**Task directions**:
Only one stretch of the listing below is wanted. Begin at the line that has "cắt thấp, màng", stop after the line that has "năng tạo đặc và đặc tính lưu biến của hệ.", and repeat every line in between exactly.

**Material shown**:
+---+

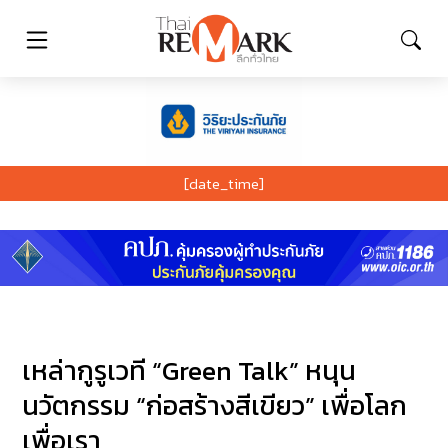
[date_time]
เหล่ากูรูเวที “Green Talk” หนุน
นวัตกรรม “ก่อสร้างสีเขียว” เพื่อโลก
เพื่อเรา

+---+

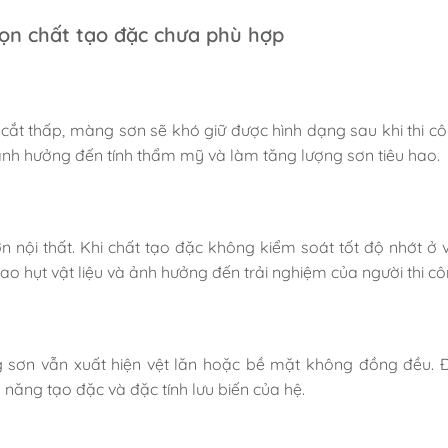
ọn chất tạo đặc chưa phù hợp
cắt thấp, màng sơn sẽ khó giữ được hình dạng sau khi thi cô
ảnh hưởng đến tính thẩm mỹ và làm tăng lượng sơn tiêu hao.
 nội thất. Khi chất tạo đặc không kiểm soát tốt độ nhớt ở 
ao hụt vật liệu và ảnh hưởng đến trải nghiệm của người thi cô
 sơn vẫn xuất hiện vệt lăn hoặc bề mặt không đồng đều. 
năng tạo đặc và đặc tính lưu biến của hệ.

+---+

**Task output**:
cắt thấp, màng sơn sẽ khó giữ được hình dạng sau khi thi cô
ảnh hưởng đến tính thẩm mỹ và làm tăng lượng sơn tiêu hao.
 nội thất. Khi chất tạo đặc không kiểm soát tốt độ nhớt ở 
ao hụt vật liệu và ảnh hưởng đến trải nghiệm của người thi cô
 sơn vẫn xuất hiện vệt lăn hoặc bề mặt không đồng đều. 
năng tạo đặc và đặc tính lưu biến của hệ.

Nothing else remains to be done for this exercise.